Cela faisait presque deux jours qu'Obro et Jolo patientaient. Ils commençaient à s'inquiéter. Surtout le jeune homme du marais qui redoutait pour les jeunes femmes, une rencontre inopportune et dangereuse.

Ce jour-là, il avait fait très beau, mais très froid. Le soleil se couchait et les ombres nocturnes s'allongeaient sur le village abandonné.

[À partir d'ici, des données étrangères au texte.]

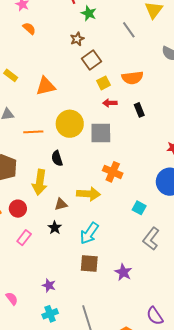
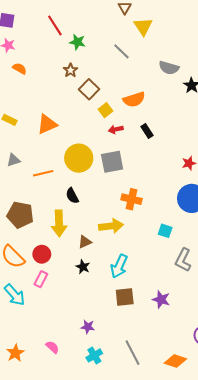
pink rectangle: (24, 238) -> (41, 279), moved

Obro avait fait un feu dehors au milieu du petit groupement de maisons sur une placette de terre brune, non loin d'un arbre figé par le gel. Jolo qui avait pêché ce jour-là, faisait griller la dizaine de poissons qu'il venait de vider. Des hennissements leur firent lever la tête sur le chemin menant au bois. Jolo fut le premier à reconnaître les cavalières qui approchaient au petit trot. Il s'exclama sur un ton éminemment soulagé :

— Enfin, les voilà.

Puis il vit Obro se raidir et l'entendit s'exclamer :

— En effet et elles ne sont pas seules.

Il désigna la chose qui trottinait à leurs côtés, il désigna le malfaisant. Celui-ci en compagnie des deux Dames rentra dans le village.

Obro alla chercher son épée, puis il la brandit en fusillant le démon des yeux. Evalane lui lança :

— On se calme ! Il est avec nous !

— C'est une plaisanterie ?

— Non, pas du tout...

— Alors quoi ? Nous pactisons avec les diables à présent ?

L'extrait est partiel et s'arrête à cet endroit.